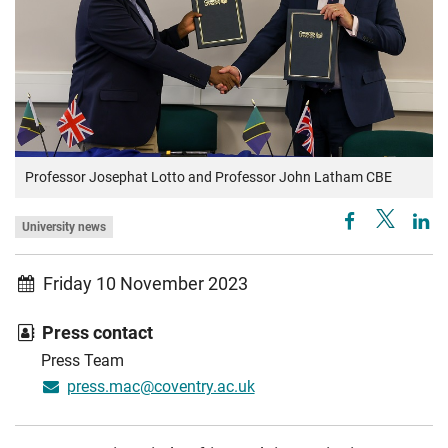
Professor Josephat Lotto and Professor John Latham CBE
University news
Friday 10 November 2023
Press contact
Press Team
press.mac@coventry.ac.uk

WHAT THIS TASK INVOLVES -> Pictures should be skipped, and the records retyped word for word.

ANSWER ->
Professor Josephat Lotto and Professor John Latham CBE
University news
Friday 10 November 2023
Press contact
Press Team
press.mac@coventry.ac.uk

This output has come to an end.